Current approaches to OR51B4-based biosensors:

• Cell-based systems: Heterologous expression in cells engineered with reporter genes

• Protein-based systems: Purified receptor incorporated into artificial membrane systems

• These systems can translate receptor activation into measurable signals (fluorescence, electrical, etc.)

Advantages of OR51B4 as a biosensor:

• Ability to detect compounds not amenable to detection using other biological scaffolds

• Potential for high sensitivity to specific chemical classes

• Capability to distinguish between structurally similar compounds

• Biological relevance of detection (i.e., compounds that can trigger physiological responses)

Technical challenges:
Several obstacles must be overcome for effective OR51B4-based biosensors:

• Limited knowledge of specific ligands that activate OR51B4

• Challenges in functional expression outside of native cellular environment

• Need for orthogonal signaling cascades for multiplex activation

• Requirement for improved receptor stability in sensing platforms

Future directions:
Research is advancing toward:

• Deorphanization of OR51B4 using in silico, experimental, and machine learning approaches

• Development of cell-free systems for more practical deployment

• Integration with microfluidic and electronic platforms for signal amplification

• Combination with other sensing modalities for broader detection capabilities

As these challenges are addressed, OR51B4-based biosensors could find applications in environmental monitoring, food safety, medical diagnostics, and security screening.

What are the current challenges and future directions in OR51B4 research?

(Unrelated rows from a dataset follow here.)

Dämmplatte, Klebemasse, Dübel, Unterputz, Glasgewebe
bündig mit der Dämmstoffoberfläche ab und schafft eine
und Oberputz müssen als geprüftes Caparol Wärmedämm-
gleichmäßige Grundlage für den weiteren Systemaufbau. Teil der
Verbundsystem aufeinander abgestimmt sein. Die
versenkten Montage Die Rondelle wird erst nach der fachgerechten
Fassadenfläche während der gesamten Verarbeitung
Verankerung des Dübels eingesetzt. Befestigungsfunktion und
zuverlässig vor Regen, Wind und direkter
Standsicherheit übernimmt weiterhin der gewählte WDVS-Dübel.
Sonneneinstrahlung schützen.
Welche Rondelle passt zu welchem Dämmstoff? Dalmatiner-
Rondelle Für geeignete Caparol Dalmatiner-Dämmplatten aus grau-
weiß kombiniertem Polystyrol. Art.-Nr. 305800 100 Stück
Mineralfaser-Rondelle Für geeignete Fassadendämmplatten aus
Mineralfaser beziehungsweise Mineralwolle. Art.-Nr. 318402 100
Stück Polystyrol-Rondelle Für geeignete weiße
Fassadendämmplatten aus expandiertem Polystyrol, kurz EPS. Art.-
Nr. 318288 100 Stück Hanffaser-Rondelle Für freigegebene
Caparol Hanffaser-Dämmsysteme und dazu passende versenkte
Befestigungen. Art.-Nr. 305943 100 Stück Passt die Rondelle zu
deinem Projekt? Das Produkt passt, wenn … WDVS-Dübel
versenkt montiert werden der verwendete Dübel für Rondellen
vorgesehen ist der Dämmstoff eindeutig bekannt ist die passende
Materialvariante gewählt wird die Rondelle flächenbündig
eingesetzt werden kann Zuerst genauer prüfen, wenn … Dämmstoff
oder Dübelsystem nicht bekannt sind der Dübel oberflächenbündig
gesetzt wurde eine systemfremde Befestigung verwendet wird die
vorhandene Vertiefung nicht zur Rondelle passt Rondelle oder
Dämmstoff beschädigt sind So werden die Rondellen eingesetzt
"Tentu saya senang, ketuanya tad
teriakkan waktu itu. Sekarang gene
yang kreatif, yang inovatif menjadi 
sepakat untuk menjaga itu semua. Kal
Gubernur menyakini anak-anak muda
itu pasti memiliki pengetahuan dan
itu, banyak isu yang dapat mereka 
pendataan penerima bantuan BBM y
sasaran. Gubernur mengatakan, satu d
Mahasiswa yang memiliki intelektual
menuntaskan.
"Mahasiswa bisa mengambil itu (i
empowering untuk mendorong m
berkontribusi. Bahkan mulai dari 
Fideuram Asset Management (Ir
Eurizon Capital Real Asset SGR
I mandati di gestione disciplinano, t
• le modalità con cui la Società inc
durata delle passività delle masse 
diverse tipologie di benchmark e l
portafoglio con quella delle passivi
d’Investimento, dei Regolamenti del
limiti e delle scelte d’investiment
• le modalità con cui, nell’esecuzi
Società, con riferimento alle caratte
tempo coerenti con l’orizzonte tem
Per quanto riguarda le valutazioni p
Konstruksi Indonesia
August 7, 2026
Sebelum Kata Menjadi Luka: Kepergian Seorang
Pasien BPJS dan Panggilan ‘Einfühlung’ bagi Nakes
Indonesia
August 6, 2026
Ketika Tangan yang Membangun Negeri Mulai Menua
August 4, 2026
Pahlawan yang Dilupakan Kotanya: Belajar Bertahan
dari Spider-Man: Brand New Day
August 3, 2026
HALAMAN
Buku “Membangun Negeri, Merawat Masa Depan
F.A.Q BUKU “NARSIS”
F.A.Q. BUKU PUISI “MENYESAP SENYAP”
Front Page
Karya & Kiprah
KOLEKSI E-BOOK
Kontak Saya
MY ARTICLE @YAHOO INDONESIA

The field of OR51B4 research faces several challenges but also offers exciting opportunities for future investigation:

Current research limitations:

• Deorphanization challenges: Limited knowledge of the full spectrum of ligands that activate OR51B4

• Expression difficulties: Achieving functional expression of OR51B4 in heterologous systems remains technically challenging

• Signaling complexity: Incomplete understanding of the diverse signaling pathways activated in different cellular contexts

• Functional redundancy: The combinatorial nature of olfactory coding makes it difficult to isolate specific functions of OR51B4

Emerging research directions:

• Single-cell analysis: Further application of single-cell transcriptomics to understand OR51B4 expression patterns in health and disease

• Cancer implications: Exploring the relationship between OR51B4 expression, tumor cell differentiation, and cancer prognosis

• Therapeutic targeting: Development of specific OR51B4 modulators for potential therapeutic applications, particularly in colorectal cancer

• Biosensing applications: Advancing the use of OR51B4 as a chemical sensing scaffold for environmental and biomedical applications

Methodological innovations needed:

• Improved techniques for functional expression of OR51B4 in various systems

• Development of more selective agonists and antagonists

• Advanced imaging methods to visualize OR51B4 trafficking and signaling in real-time

• In silico modeling approaches to predict ligand-receptor interactions

The continued investigation of OR51B4 promises to enhance our understanding of its roles beyond olfaction, potentially leading to novel diagnostic and therapeutic applications.